Abstract: Seismic full-waveform inversion (FWI) provides high resolution images of the subsurface by exploiting information in the recorded seismic waveforms. This is achieved by solving a highly nonnlinear and nonunique inverse problem. Bayesian inference is therefore used to quantify uncertainties in the solution. Variational inference is a method that provides probabilistic, Bayesian solutions efficiently using optimization. The method has been applied to 2D FWI problems to produce full Bayesian posterior distributions. However, due to higher dimensionality and more expensive computational cost, the performance of the method in 3D FWI problems remains unknown. We apply three variational inference methods to 3D FWI and analyse their performance.

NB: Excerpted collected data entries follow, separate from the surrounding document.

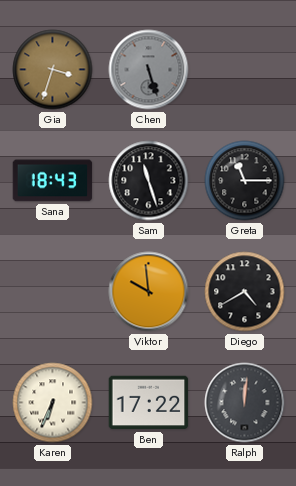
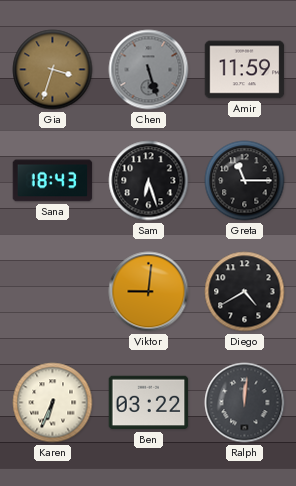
Amir: none -> 11:59
Sam: 11:27 -> 6:27
Viktor: 9:59 -> 9:01
Ben: 17:22 -> 03:22
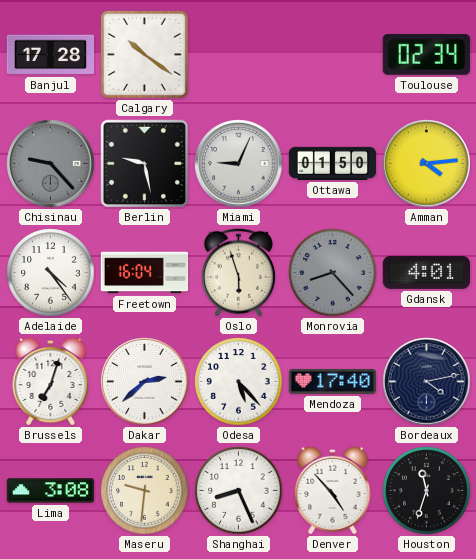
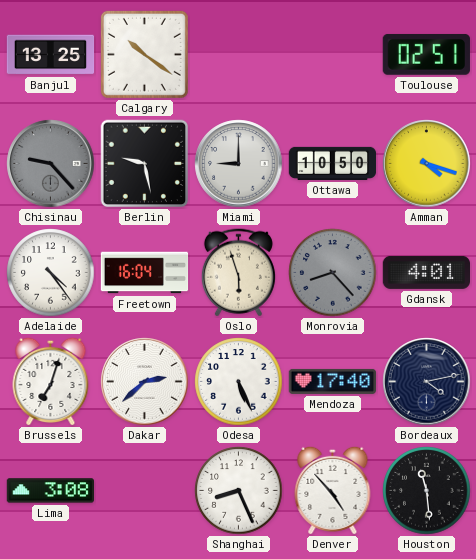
Banjul: 17:28 -> 13:25
Toulouse: 02:34 -> 02:51
Miami: 9:04 -> 9:00
Ottawa: 01:50 -> 10:50
Amman: 4:14 -> 4:18
Odesa: 5:23 -> 5:26
Maseru: 9:31 -> none
Houston: 11:33 -> 11:29
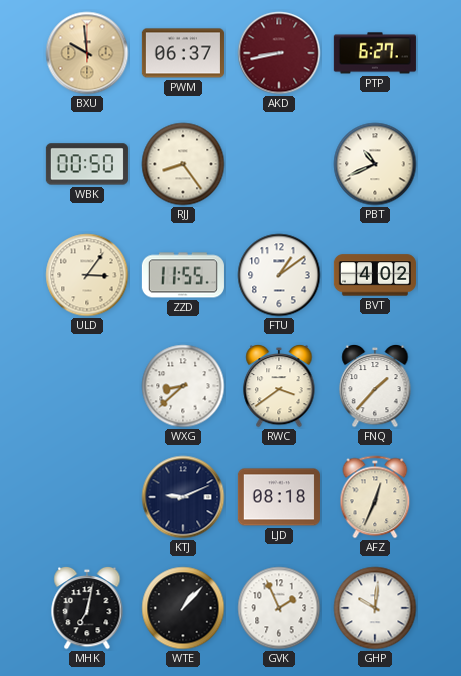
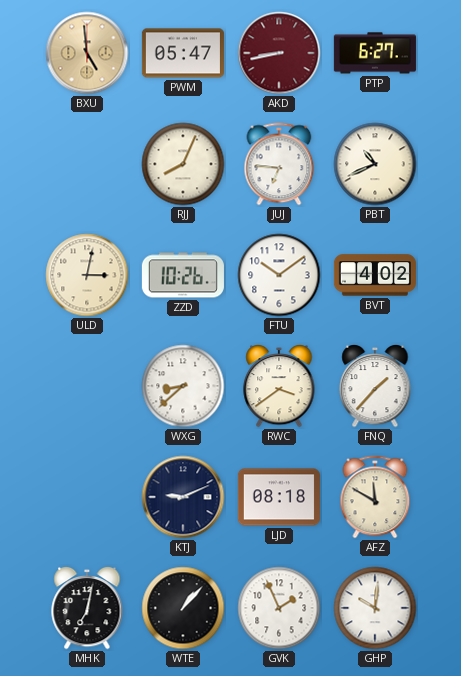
BXU: 9:59 -> 4:59
PWM: 06:37 -> 05:47
WBK: 00:50 -> none
RJJ: 8:24 -> 8:04
JUJ: none -> 6:46
ULD: 3:06 -> 3:02
ZZD: 11:55 -> 10:26
FTU: 1:09 -> 10:09
AFZ: 12:34 -> 11:50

Specifically we apply automatic differential variational inference (ADVI), Stein variational gradient descent (SVGD) and stochastic SVGD (sSVGD), to a 3D FWI problem, and compare their results and computational cost. The results show that ADVI is the most computationally efficient method but systematically underestimates the uncertainty. The method can therefore be used to provide relatively rapid but approximate insights into the subsurface together with a lower bound estimate of the uncertainty. SVGD demands the highest computational cost, and still produces biased results. In contrast, by including a randomized term in the SVGD dynamics, sSVGD becomes a Markov chain Monte Carlo method and provides the most accurate results at intermediate computational cost. We thus conclude that 3D variational full-waveform inversion is practically applicable, at least in small problems, and can be used to image the Earth's interior and to provide reasonable uncertainty estimates on those images.